Physical activity is crucial to the development of children’s gross motor skills and hand-eye coordination, according to Goodstart Warwick-Percy Street’s
centre director Megan Davis.
She is so passionate about helping children develop and grow, she interweaves regular physical activity into all of the centre’s programs.
"Before children start prep, they should be able to skip, hop, jump with two feet in the air, balance and run without bumping into each other," Ms Davis said.
“Our educators utilise group and individual games and activities to help children develop these skills.
“Games with rules, like What’s the time Mr. Wolf? and Hop Scotch, traditional indigenous games such as : kai wed; ju-lu-hy-a or we-me and ball and parachute games all encourage children to be active.”
Ms Davis emphasised physical development did not simply mean the physical body.
“The health and wellbeing of the body is directly related to a healthy mind, and it’s important not to separate these.
“Our educator’s discuss with children how their body feels and what is happening in their body— fast heartbeat, shortness of breath, sweating etc. Having these mindful discussions brings children’s awareness to their body and helps them to understand the processes that are involved in keeping their body in tip-top shape.
“It’s also important in this fast paced world to show children how to rest and be kind to their bodies. A 10-minute yoga session in the morning that includes gross motor movements helps to wake-up the brain; and a few breathing exercises before rest time can be calming.
“Understanding the physiological processes that go on in the body can help children become mindful of how they react in certain situations (stressed, frightened, frustrated etc.) and give them coping strategies (deep breathing or counting to five).”
Ms Davis said educators extend learning about healthy physical lifestyles to families as well.
“At Goodstart, we help families connect with activities and events in the local area. One way we do this is via information boards and displays (with photos) of parks in the local area, recreational opportunities such as walking trails and sporting clubs that cater for young children (Hotshots Tennis; Little Athletics; swimming lessons).”
“The latest Australian Early Development Census (AEDC) data
shows the percentage of children vulnerable on the physical health and wellbeing domain has increased from 9.3 per cent in 2009 and 2012, to 9.7 per cent in 2015. Now, more than ever, we need to focus on and promote children’s physical-development.”
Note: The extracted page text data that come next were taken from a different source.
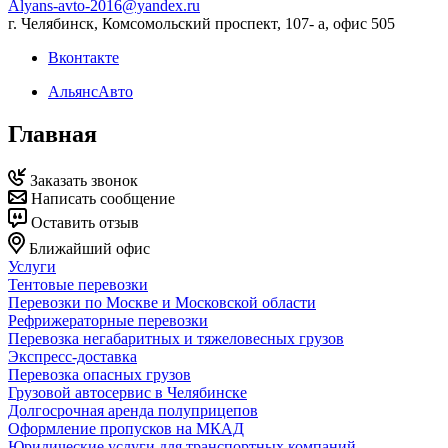
Alyans-avto-2016@yandex.ru
г. Челябинск, Комсомольский проспект, 107- а, офис 505
Вконтакте
АльянсАвто
Главная
Заказать звонок
Написать сообщение
Оставить отзыв
Ближайший офис
Услуги
Тентовые перевозки
Перевозки по Москве и Московской области
Рефрижераторные перевозки
Перевозка негабаритных и тяжеловесных грузов
Экспресс-доставка
Перевозка опасных грузов
Грузовой автосервис в Челябинске
Долгосрочная аренда полуприцепов
Оформление пропусков на МКАД
Юридические услуги для транспортных компаний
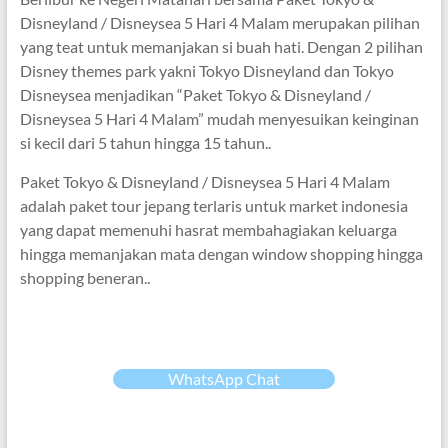
Disneyland / Disneysea 5 Hari 4 Malam merupakan pilihan
yang teat untuk memanjakan si buah hati. Dengan 2 pilihan
Disney themes park yakni Tokyo Disneyland dan Tokyo
Disneysea menjadikan “Paket Tokyo & Disneyland /
Disneysea 5 Hari 4 Malam” mudah menyesuikan keinginan
si kecil dari 5 tahun hingga 15 tahun..
Paket Tokyo & Disneyland / Disneysea 5 Hari 4 Malam
adalah paket tour jepang terlaris untuk market indonesia
yang dapat memenuhi hasrat membahagiakan keluarga
hingga memanjakan mata dengan window shopping hingga
shopping beneran..
WhatsApp Chat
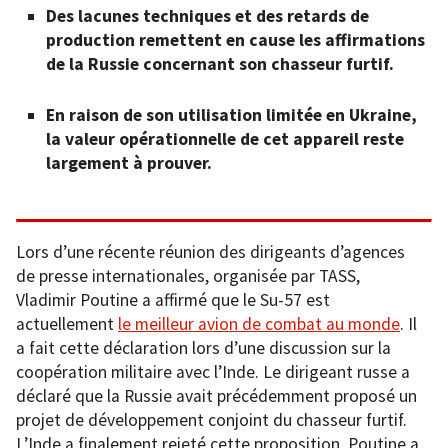
Des lacunes techniques et des retards de
production remettent en cause les affirmations
de la Russie concernant son chasseur furtif.
En raison de son utilisation limitée en Ukraine,
la valeur opérationnelle de cet appareil reste
largement à prouver.
Lors d’une récente réunion des dirigeants d’agences
de presse internationales, organisée par TASS,
Vladimir Poutine a affirmé que le Su-57 est
actuellement
le meilleur avion de combat au monde
. Il
a fait cette déclaration lors d’une discussion sur la
coopération militaire avec l’Inde. Le dirigeant russe a
déclaré que la Russie avait précédemment proposé un
projet de développement conjoint du chasseur furtif.
L’Inde a finalement rejeté cette proposition. Poutine a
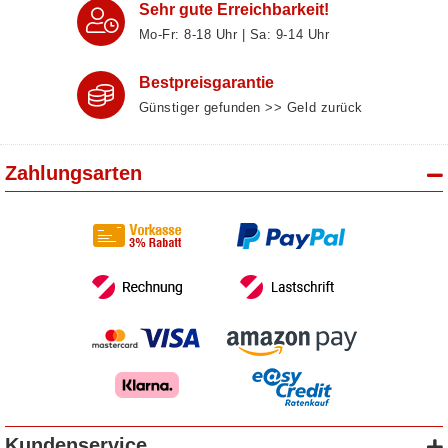
Sehr gute Erreichbarkeit!
Mo-Fr: 8‑18 Uhr | Sa: 9‑14 Uhr
Bestpreisgarantie
Günstiger gefunden >> Geld zurück
Zahlungsarten
Kundenservice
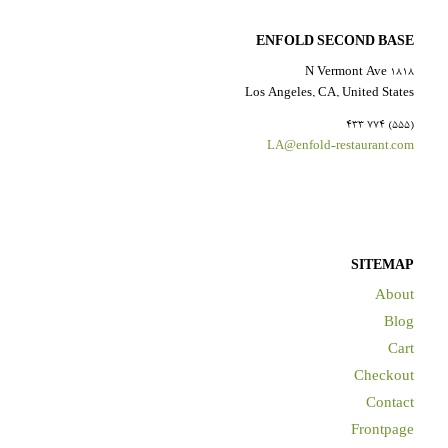
ENFOLD SECOND BASE
1818 N Vermont Ave
Los Angeles, CA, United States
(555) 774 433
LA@enfold-restaurant.com
SITEMAP
About
Blog
Cart
Checkout
Contact
Frontpage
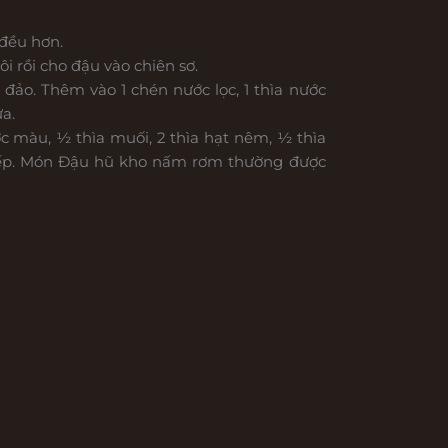
đều hơn.
 rồi cho đậu vào chiên sơ.
đảo. Thêm vào 1 chén nước lọc, 1 thìa nước
a.
 màu, ½ thìa muối, 2 thìa hạt nêm, ½ thìa
ắt bếp. Món Đậu hũ kho nấm rơm thường được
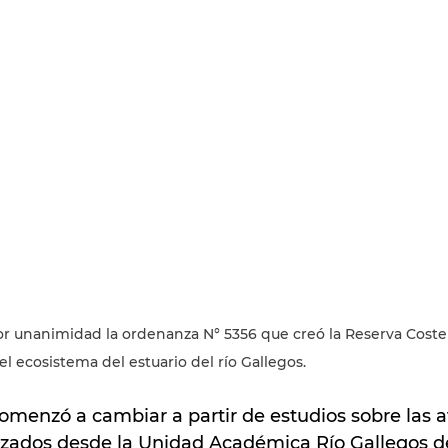
r unanimidad la ordenanza N° 5356 que creó la Reserva Coste
l ecosistema del estuario del río Gallegos.
omenzó a cambiar a partir de estudios sobre las a
lizados desde la Unidad Académica Río Gallegos de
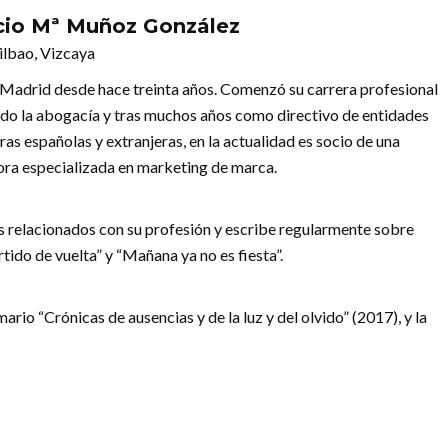
cio Mª Muñoz González
ilbao, Vizcaya
 Madrid desde hace treinta años. Comenzó su carrera profesional
ndo la abogacía y tras muchos años como directivo de entidades
ras españolas y extranjeras, en la actualidad es socio de una
ora especializada en marketing de marca.
 relacionados con su profesión y escribe regularmente sobre
tido de vuelta” y “Mañana ya no es fiesta”.
io “Crónicas de ausencias y de la luz y del olvido” (2017), y la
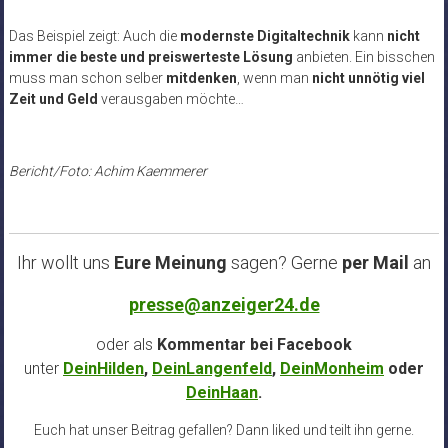
Das Beispiel zeigt: Auch die
modernste Digitaltechnik
kann
nicht
immer die beste und preiswerteste Lösung
anbieten. Ein bisschen
muss man schon selber
mitdenken
, wenn man
nicht unnötig viel
Zeit und Geld
verausgaben möchte…
Bericht/Foto: Achim Kaemmerer
Ihr wollt uns
Eure Meinung
sagen? Gerne
per Mail
an
presse@anzeiger24.de
oder als
Kommentar bei
Facebook
unter
DeinHilden
,
DeinLangenfeld
,
DeinMonheim
oder
DeinHaan
.
Euch hat unser Beitrag gefallen? Dann liked und teilt ihn gerne.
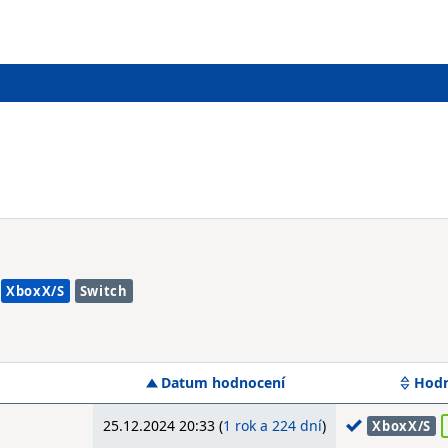
XboxX/S
Switch
Datum hodnocení
Hodn
25.12.2024 20:33 (
1 rok a 224 dní
)
XboxX/S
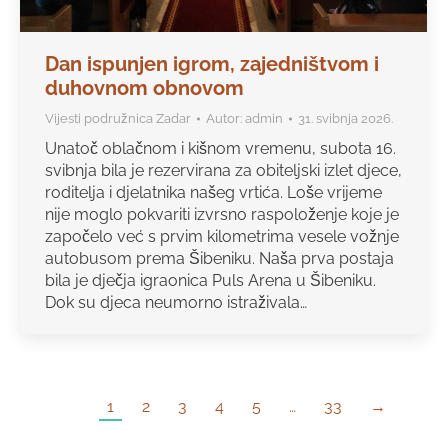
Dan ispunjen igrom, zajedništvom i
duhovnom obnovom
Vijesti podružnica Zadar
Autor:
admin
31. svibnja 2026.
Unatoč oblačnom i kišnom vremenu, subota 16.
svibnja bila je rezervirana za obiteljski izlet djece,
roditelja i djelatnika našeg vrtića. Loše vrijeme
nije moglo pokvariti izvrsno raspoloženje koje je
započelo već s prvim kilometrima vesele vožnje
autobusom prema Šibeniku. Naša prva postaja
bila je dječja igraonica Puls Arena u Šibeniku.
Dok su djeca neumorno istraživala…
1
2
3
4
5
…
33
→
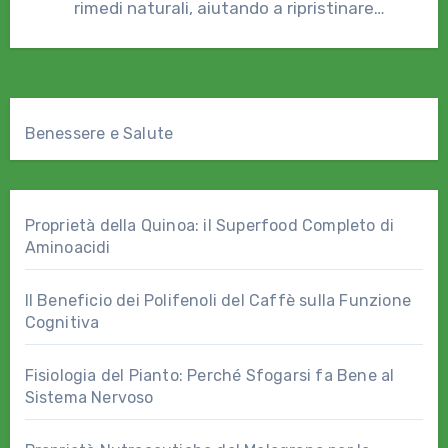
rimedi naturali, aiutando a ripristinare
l'equilibrio…
Benessere e Salute
Proprietà della Quinoa: il Superfood Completo di
Aminoacidi
Il Beneficio dei Polifenoli del Caffè sulla Funzione
Cognitiva
Fisiologia del Pianto: Perché Sfogarsi fa Bene al
Sistema Nervoso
There are many more ways parents can incorporate physical activity at home. Our friends from Raising Children Network
have developed some tips to make physical activity fun for children up to five years old, including:
- Walking or taking a bike ride to a local park or playground.
- Playing music, or making sounds with your voice or instruments, to encourage dancing and a sense of rhythm.
- Getting your child to chase bubbles, walk along chalk lines and jump over cracks in the ground or puddles.